> **Task**
In your copy, reproduce the entries exactly as they are, minus the images.

Stored entries
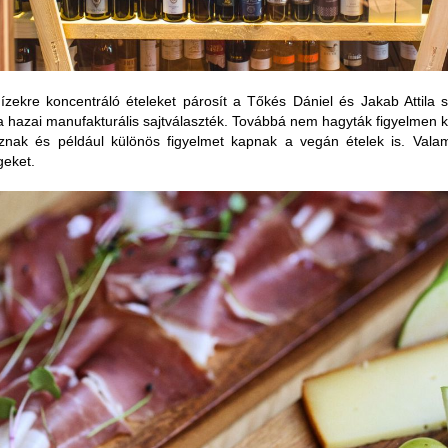
 ízekre koncentráló ételeket párosít a Tőkés Dániel és Jakab Attila 
a hazai manufakturális sajtválaszték. Továbbá nem hagyták figyelmen k
goznak és például különös figyelmet kapnak a vegán ételek is. Valam
geket.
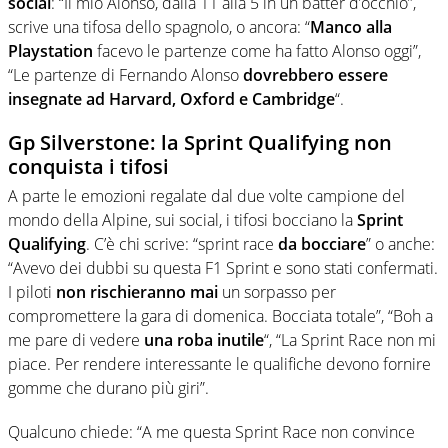
social
: “
Il mio Alonso, dalla 11 alla 5 in un batter d’occhio”,
scrive una tifosa dello spagnolo, o ancora: “
Manco alla
Playstation
facevo le partenze come ha fatto Alonso oggi”,
“Le partenze di Fernando Alonso
dovrebbero essere
insegnate ad Harvard, Oxford e Cambridge
“.
Gp Silverstone: la
Sprint Qualifying non
conquista i tifosi
A parte le emozioni regalate dal due volte campione del
mondo della Alpine, sui social, i tifosi bocciano la
Sprint
Qualifying
. C’è chi scrive: “sprint race
da bocciare
” o anche:
“Avevo dei dubbi su questa F1 Sprint e sono stati confermati.
I piloti
non rischieranno mai
un sorpasso per
compromettere la gara di domenica. Bocciata totale”
, “Boh a
me pare di vedere
una roba inutile
“, “La Sprint Race non mi
piace. Per rendere interessante le qualifiche devono fornire
gomme che durano più giri”.
Qualcuno chiede: “A me questa Sprint Race non convince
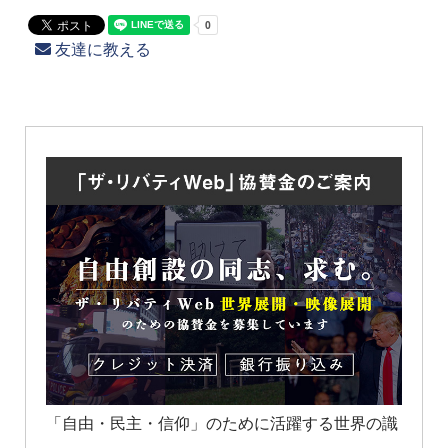
友達に教える
「自由・民主・信仰」のために活躍する世界の識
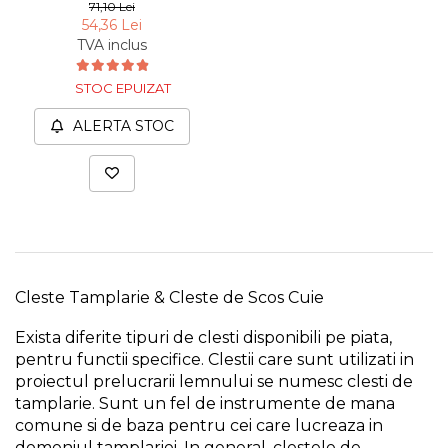
250, 250 mm
71,10 Lei
54,36 Lei
Chingi Auto & Coarde
TVA inclus
Elastice
Intretinere & Cosmetica
STOC EPUIZAT
auto
ALERTA STOC
Scule pentru coloana de
esapament
Scule de Mana
Surubelnite
Scule Tamplarie
Accesorii Pentru Taiat,
Cleste Tamplarie & Cleste de Scos Cuie
Gaurit si Slefuit
Exista diferite tipuri de clesti disponibili pe piata,
Truse Scule
pentru functii specifice. Clestii care sunt utilizati in
Baroase
proiectul prelucrarii lemnului se numesc clesti de
tamplarie. Sunt un fel de instrumente de mana
Set Biti
comune si de baza pentru cei care lucreaza in
Adaptoare Pentru Biti
domeniul tamplariei. In general, clestele de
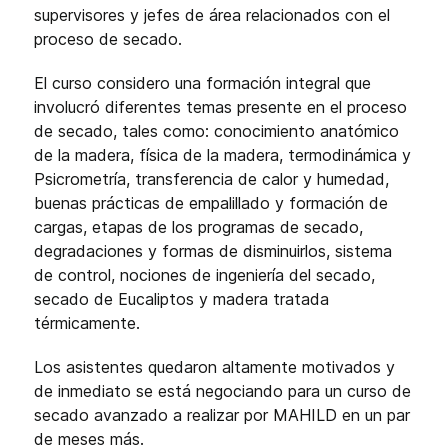
supervisores y jefes de área relacionados con el
proceso de secado.
El curso considero una formación integral que
involucró diferentes temas presente en el proceso
de secado, tales como: conocimiento anatómico
de la madera, física de la madera, termodinámica y
Psicrometría, transferencia de calor y humedad,
buenas prácticas de empalillado y formación de
cargas, etapas de los programas de secado,
degradaciones y formas de disminuirlos, sistema
de control, nociones de ingeniería del secado,
secado de Eucaliptos y madera tratada
térmicamente.
Los asistentes quedaron altamente motivados y
de inmediato se está negociando para un curso de
secado avanzado a realizar por MAHILD en un par
de meses más.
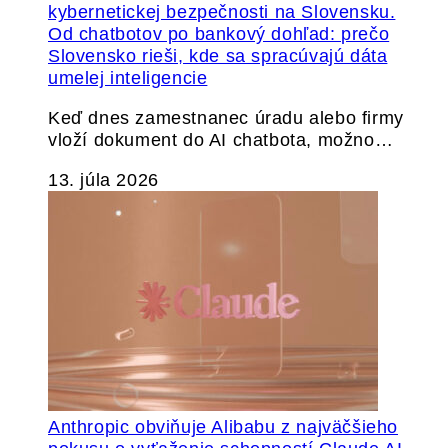
Od chatbotov po bankový dohľad: prečo
Slovensko rieši, kde sa spracúvajú dáta
umelej inteligencie
Keď dnes zamestnanec úradu alebo firmy
vloží dokument do AI chatbota, možno…
13. júla 2026
Anthropic obviňuje Alibabu z najväčšieho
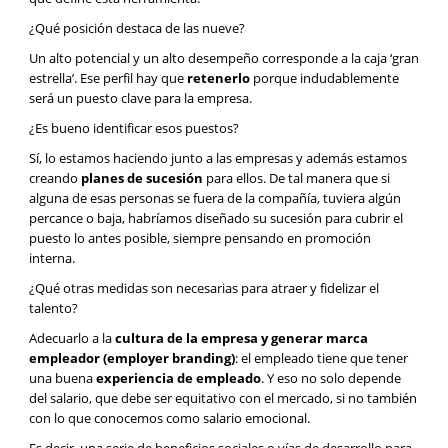
¿Qué posición destaca de las nueve?
Un alto potencial y un alto desempeño corresponde a la caja ‘gran
estrella’. Ese perfil hay que
retenerlo
porque indudablemente
será un puesto clave para la empresa.
¿Es bueno identificar esos puestos?
Sí, lo estamos haciendo junto a las empresas y además estamos
creando
planes de sucesión
para ellos. De tal manera que si
alguna de esas personas se fuera de la compañía, tuviera algún
percance o baja, habríamos diseñado su sucesión para cubrir el
puesto lo antes posible, siempre pensando en promoción
interna.
¿Qué otras medidas son necesarias para atraer y fidelizar el
talento?
Adecuarlo a la
cultura de la empresa y generar marca
empleador (employer branding)
: el empleado tiene que tener
una buena
experiencia de empleado
. Y eso no solo depende
del salario, que debe ser equitativo con el mercado, si no también
con lo que conocemos como salario emocional.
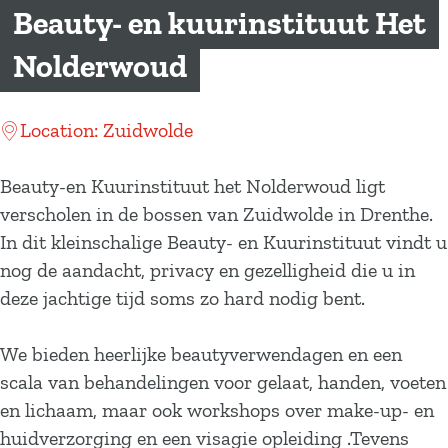
a
Beauty- en kuurinstituut Het
g
Nolderwoud
e
Location: Zuidwolde
Beauty-en Kuurinstituut het Nolderwoud ligt
verscholen in de bossen van Zuidwolde in Drenthe.
In dit kleinschalige Beauty- en Kuurinstituut vindt u
nog de aandacht, privacy en gezelligheid die u in
deze jachtige tijd soms zo hard nodig bent.
We bieden heerlijke beautyverwendagen en een
scala van behandelingen voor gelaat, handen, voeten
en lichaam, maar ook workshops over make-up- en
huidverzorging en een visagie opleiding .Tevens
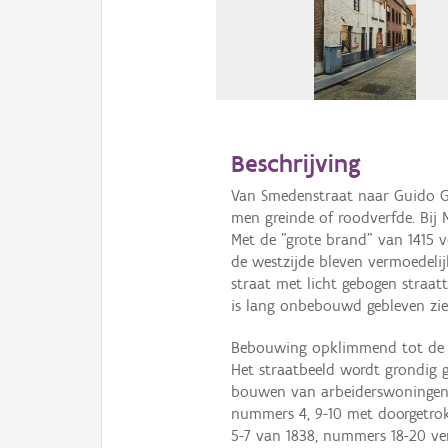
Beschrijving
Van Smedenstraat naar Guido G
men greinde of roodverfde. Bij M
Met de "grote brand" van 1415 
de westzijde bleven vermoedeli
straat met licht gebogen straatt
is lang onbebouwd gebleven zie
Bebouwing opklimmend tot de 1
Het straatbeeld wordt grondig 
bouwen van arbeiderswoningen 
nummers 4, 9-10 met doorgetro
5-7 van 1838, nummers 18-20 v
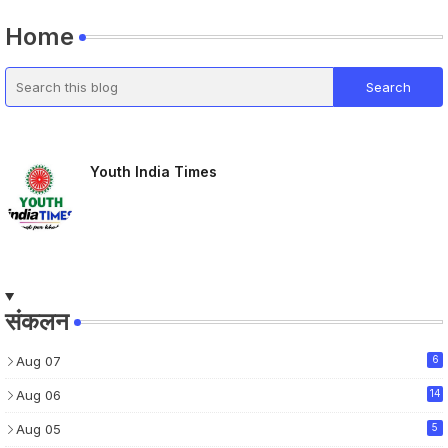
Home
Youth India Times
संकलन
Aug 07
6
Aug 06
14
Aug 05
5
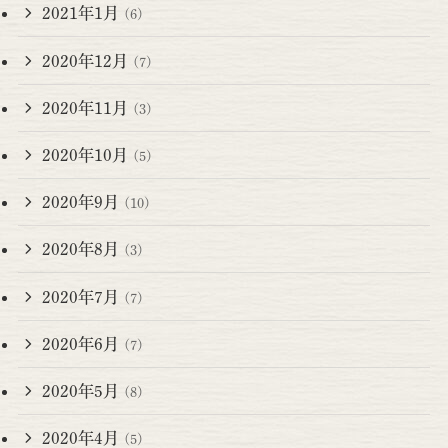
2021年1月
(6)
2020年12月
(7)
2020年11月
(3)
2020年10月
(5)
2020年9月
(10)
2020年8月
(3)
2020年7月
(7)
2020年6月
(7)
2020年5月
(8)
2020年4月
(5)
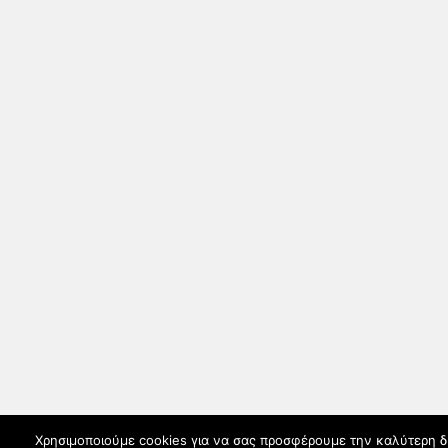
Χρησιμοποιούμε cookies για να σας προσφέρουμε την καλύτερη δυν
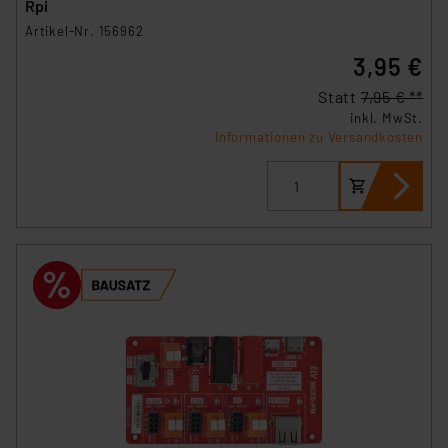
Rpi
Artikel-Nr. 156962
3,95 €
Statt
7,95 € **
inkl. MwSt.
Informationen zu Versandkosten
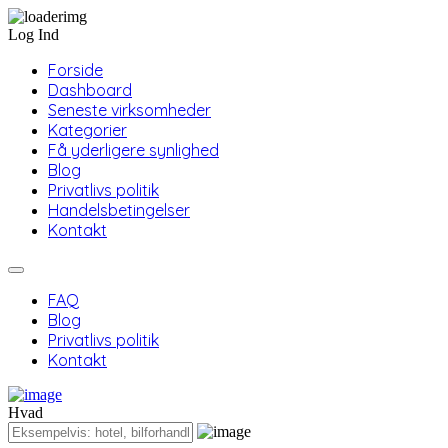
Log Ind
Forside
Dashboard
Seneste virksomheder
Kategorier
Få yderligere synlighed
Blog
Privatlivs politik
Handelsbetingelser
Kontakt
FAQ
Blog
Privatlivs politik
Kontakt
Hvad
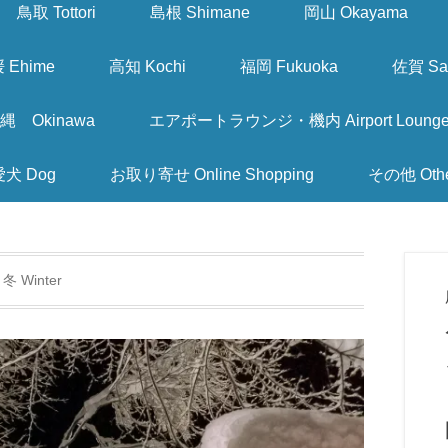
鳥取 Tottori
島根 Shimane
岡山 Okayama
 Ehime
高知 Kochi
福岡 Fukuoka
佐賀 Sa
縄 Okinawa
エアポートラウンジ・機内 Airport Lounge & I
愛犬 Dog
お取り寄せ Online Shopping
その他 Oth
:
冬 Winter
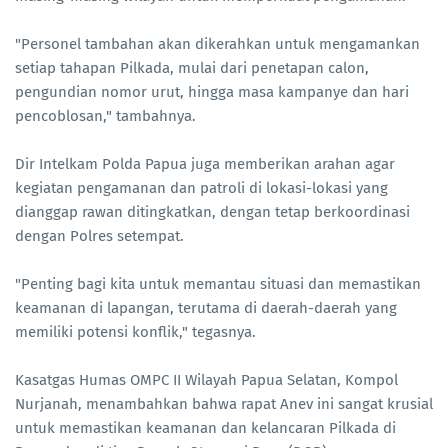
"Personel tambahan akan dikerahkan untuk mengamankan
setiap tahapan Pilkada, mulai dari penetapan calon,
pengundian nomor urut, hingga masa kampanye dan hari
pencoblosan," tambahnya.
Dir Intelkam Polda Papua juga memberikan arahan agar
kegiatan pengamanan dan patroli di lokasi-lokasi yang
dianggap rawan ditingkatkan, dengan tetap berkoordinasi
dengan Polres setempat.
"Penting bagi kita untuk memantau situasi dan memastikan
keamanan di lapangan, terutama di daerah-daerah yang
memiliki potensi konflik," tegasnya.
Kasatgas Humas OMPC II Wilayah Papua Selatan, Kompol
Nurjanah, menambahkan bahwa rapat Anev ini sangat krusial
untuk memastikan keamanan dan kelancaran Pilkada di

> **Answer box**
 ízekre koncentráló ételeket párosít a Tőkés Dániel és Jakab Attila 
a hazai manufakturális sajtválaszték. Továbbá nem hagyták figyelmen k
goznak és például különös figyelmet kapnak a vegán ételek is. Valam
geket.
social
: “
Il mio Alonso, dalla 11 alla 5 in un batter d’occhio”,
scrive una tifosa dello spagnolo, o ancora: “
Manco alla
Playstation
facevo le partenze come ha fatto Alonso oggi”,
“Le partenze di Fernando Alonso
dovrebbero essere
insegnate ad Harvard, Oxford e Cambridge
“.
Gp Silverstone: la
Sprint Qualifying non
conquista i tifosi
A parte le emozioni regalate dal due volte campione del
mondo della Alpine, sui social, i tifosi bocciano la
Sprint
Qualifying
. C’è chi scrive: “sprint race
da bocciare
” o anche:
“Avevo dei dubbi su questa F1 Sprint e sono stati confermati.
I piloti
non rischieranno mai
un sorpasso per
compromettere la gara di domenica. Bocciata totale”
, “Boh a
me pare di vedere
una roba inutile
“, “La Sprint Race non mi
piace. Per rendere interessante le qualifiche devono fornire
gomme che durano più giri”.
Qualcuno chiede: “A me questa Sprint Race non convince
友達に教える
「自由・民主・信仰」のために活躍する世界の識
250, 250 mm
71,10 Lei
54,36 Lei
Chingi Auto & Coarde
TVA inclus
Elastice
Intretinere & Cosmetica
STOC EPUIZAT
auto
ALERTA STOC
Scule pentru coloana de
esapament
Scule de Mana
Surubelnite
Scule Tamplarie
Accesorii Pentru Taiat,
Cleste Tamplarie & Cleste de Scos Cuie
Gaurit si Slefuit
Exista diferite tipuri de clesti disponibili pe piata,
Truse Scule
pentru functii specifice. Clestii care sunt utilizati in
Baroase
proiectul prelucrarii lemnului se numesc clesti de
tamplarie. Sunt un fel de instrumente de mana
Set Biti
comune si de baza pentru cei care lucreaza in
Adaptoare Pentru Biti
domeniul tamplariei. In general, clestele de
supervisores y jefes de área relacionados con el
proceso de secado.
El curso considero una formación integral que
involucró diferentes temas presente en el proceso
de secado, tales como: conocimiento anatómico
de la madera, física de la madera, termodinámica y
Psicrometría, transferencia de calor y humedad,
buenas prácticas de empalillado y formación de
cargas, etapas de los programas de secado,
degradaciones y formas de disminuirlos, sistema
de control, nociones de ingeniería del secado,
secado de Eucaliptos y madera tratada
térmicamente.
Los asistentes quedaron altamente motivados y
de inmediato se está negociando para un curso de
secado avanzado a realizar por MAHILD en un par
de meses más.
Od chatbotov po bankový dohľad: prečo
Slovensko rieši, kde sa spracúvajú dáta
umelej inteligencie
Keď dnes zamestnanec úradu alebo firmy
vloží dokument do AI chatbota, možno…
13. júla 2026
Anthropic obviňuje Alibabu z najväčšieho
¿Qué posición destaca de las nueve?
Un alto potencial y un alto desempeño corresponde a la caja ‘gran
estrella’. Ese perfil hay que
retenerlo
porque indudablemente
será un puesto clave para la empresa.
¿Es bueno identificar esos puestos?
Sí, lo estamos haciendo junto a las empresas y además estamos
creando
planes de sucesión
para ellos. De tal manera que si
alguna de esas personas se fuera de la compañía, tuviera algún
percance o baja, habríamos diseñado su sucesión para cubrir el
puesto lo antes posible, siempre pensando en promoción
interna.
¿Qué otras medidas son necesarias para atraer y fidelizar el
talento?
Adecuarlo a la
cultura de la empresa y generar marca
empleador (employer branding)
: el empleado tiene que tener
una buena
experiencia de empleado
. Y eso no solo depende
del salario, que debe ser equitativo con el mercado, si no también
con lo que conocemos como salario emocional.
a
Beauty- en kuurinstituut Het
g
Nolderwoud
e
Location: Zuidwolde
Beauty-en Kuurinstituut het Nolderwoud ligt
verscholen in de bossen van Zuidwolde in Drenthe.
In dit kleinschalige Beauty- en Kuurinstituut vindt u
nog de aandacht, privacy en gezelligheid die u in
deze jachtige tijd soms zo hard nodig bent.
We bieden heerlijke beautyverwendagen en een
scala van behandelingen voor gelaat, handen, voeten
en lichaam, maar ook workshops over make-up- en
huidverzorging en een visagie opleiding .Tevens
Beschrijving
Van Smedenstraat naar Guido G
men greinde of roodverfde. Bij M
Met de "grote brand" van 1415 
de westzijde bleven vermoedeli
straat met licht gebogen straatt
is lang onbebouwd gebleven zie
Bebouwing opklimmend tot de 1
Het straatbeeld wordt grondig 
bouwen van arbeiderswoningen 
nummers 4, 9-10 met doorgetro
5-7 van 1838, nummers 18-20 v
Home
Youth India Times
संकलन
Aug 07
6
Aug 06
14
Aug 05
5
2021年1月
(6)
2020年12月
(7)
2020年11月
(3)
2020年10月
(5)
2020年9月
(10)
2020年8月
(3)
2020年7月
(7)
2020年6月
(7)
2020年5月
(8)
2020年4月
(5)
Χρησιμοποιούμε cookies για να σας προσφέρουμε την καλύτερη δυν
Rpi
Artikel-Nr. 156962
3,95 €
Statt
7,95 € **
inkl. MwSt.
Informationen zu Versandkosten
Log Ind
Forside
Dashboard
Seneste virksomheder
Kategorier
Få yderligere synlighed
Blog
Privatlivs politik
Handelsbetingelser
Kontakt
FAQ
Blog
Privatlivs politik
Kontakt
Hvad
鳥取 Tottori
島根 Shimane
岡山 Okayama
 Ehime
高知 Kochi
福岡 Fukuoka
佐賀 Sa
縄 Okinawa
エアポートラウンジ・機内 Airport Lounge & I
愛犬 Dog
お取り寄せ Online Shopping
その他 Oth
:
冬 Winter
"Personel tambahan akan dikerahkan untuk mengamankan
setiap tahapan Pilkada, mulai dari penetapan calon,
pengundian nomor urut, hingga masa kampanye dan hari
pencoblosan," tambahnya.
Dir Intelkam Polda Papua juga memberikan arahan agar
kegiatan pengamanan dan patroli di lokasi-lokasi yang
dianggap rawan ditingkatkan, dengan tetap berkoordinasi
dengan Polres setempat.
"Penting bagi kita untuk memantau situasi dan memastikan
keamanan di lapangan, terutama di daerah-daerah yang
memiliki potensi konflik," tegasnya.
Kasatgas Humas OMPC II Wilayah Papua Selatan, Kompol
Nurjanah, menambahkan bahwa rapat Anev ini sangat krusial
untuk memastikan keamanan dan kelancaran Pilkada di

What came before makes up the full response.